My fountek ribbon tweeters don't do any better than 2 compression drivers put together I feel, so I have given them a rest.

2. 3 or 4 way also means a complicated crossover but with some help I think it can be achieved. Would I need a specialised crossover or can I still use the 288s up top with just a capacitor in the path?

3. This combination will physically be taller if I were to put horns on both compression drivers. The 2 pairs of bass drivers can be put in a 817 like bass enclosure which is very similar to the one you have posted.

4. My room also opens up on one side after 6 ft or so and there's a wall on the other side through and through. With the help of adjustment in volume attenuation on my 6v6 amp, I get a centered image and keeping both volume pots at same levels makes the image lean towards one side.
I have a door on one side and a shelf fastened to the wall on the other side so corner placement might be difficult for me but I do see how this could easily be made to look like part of the furniture if the cabinet is done well.

5. The Lii audio cabinet I built was reduced in height when I put the 416c in that cabinet. At the moment there's more mid range and I feel the bass woofers aren't being made to work out. I have noticed the stand up bass to take precedence along with the high frequencies. I am hoping the curved wings in front of the 817 like cabinets will help the lower frequencies become better.

"I could understand if you just started making giant midhorns for the RCA or something else and focused on that and adding pieces around it. That sort of depends on what you want to put on top and how to blend the horn patterns at the crossover points."
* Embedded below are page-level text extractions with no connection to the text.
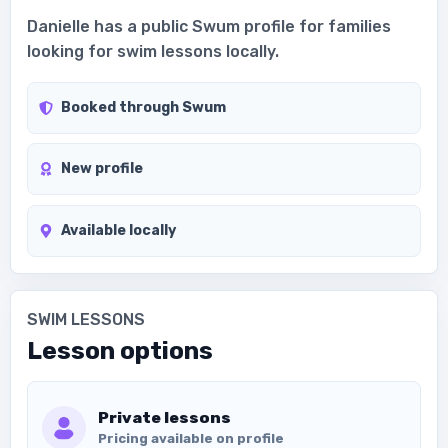
Danielle has a public Swum profile for families
looking for swim lessons locally.
Booked through Swum
New profile
Available locally
SWIM LESSONS
Lesson options
Private lessons
Pricing available on profile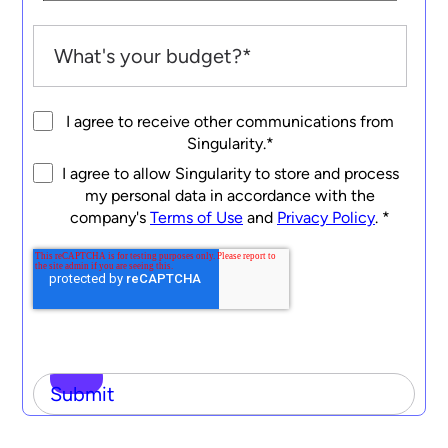
I agree to receive other communications from
Singularity.
*
I agree to allow Singularity to store and process
my personal data in accordance with the
company's
Terms of Use
and
Privacy Policy
.
*
Submit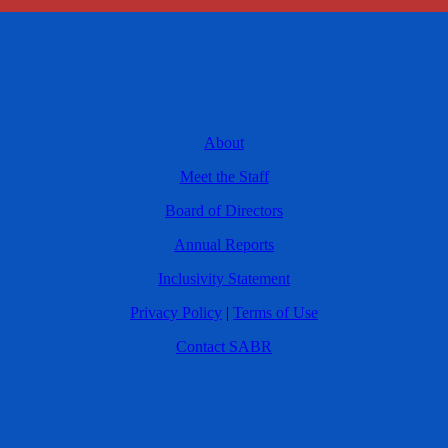
About
Meet the Staff
Board of Directors
Annual Reports
Inclusivity Statement
Privacy Policy
|
Terms of Use
Contact SABR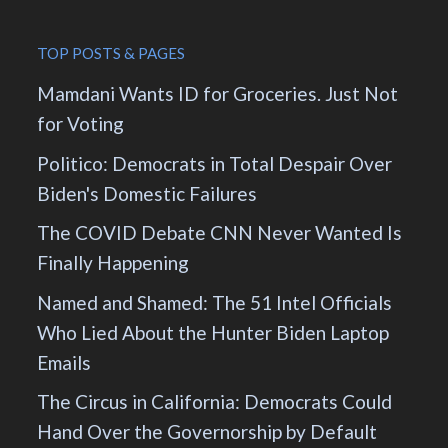
TOP POSTS & PAGES
Mamdani Wants ID for Groceries. Just Not
for Voting
Politico: Democrats in Total Despair Over
Biden's Domestic Failures
The COVID Debate CNN Never Wanted Is
Finally Happening
Named and Shamed: The 51 Intel Officials
Who Lied About the Hunter Biden Laptop
Emails
The Circus in California: Democrats Could
Hand Over the Governorship by Default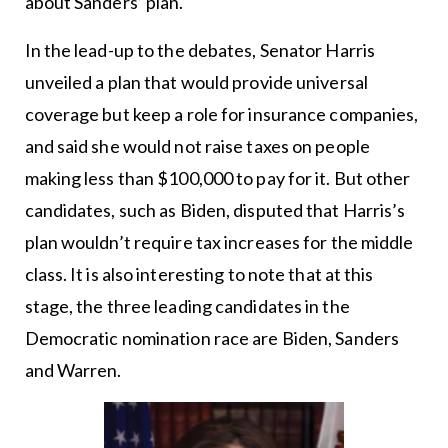
about Sanders’ plan.
In the lead-up to the debates, Senator Harris
unveiled a plan that would provide universal
coverage but keep a role for insurance companies,
and said she would not raise taxes on people
making less than $100,000 to pay for it. But other
candidates, such as Biden, disputed that Harris’s
plan wouldn’t require tax increases for the middle
class. It is also interesting to note that at this
stage, the three leading candidates in the
Democratic nomination race are Biden, Sanders
and Warren.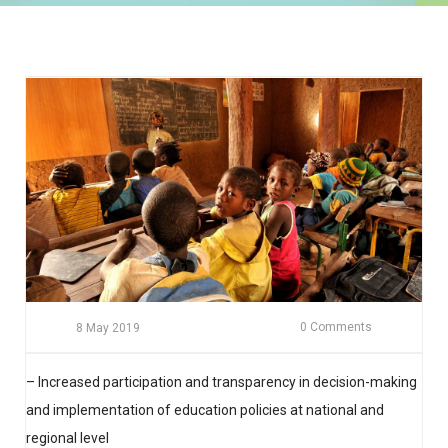
0 Comments
8 May 2019
– Increased participation and transparency in decision-making
and implementation of education policies at national and
regional level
Basically what you have said here is what I need to figure out.
 
IMG-20240623-WA0041.jpg
This is where I have got so far. Just temporarily fixed up everything to hear what they sound like. Not disappointed one bit. Need to doll up the plywood with teak veneer and then figure other areas like port tubing and cabinet dampening and more importantly crossovers. Shoddy diy job but veneering ahould cover small inconsistencies :) thanks for all the help and valuable inputs. Can't thank you guys enough.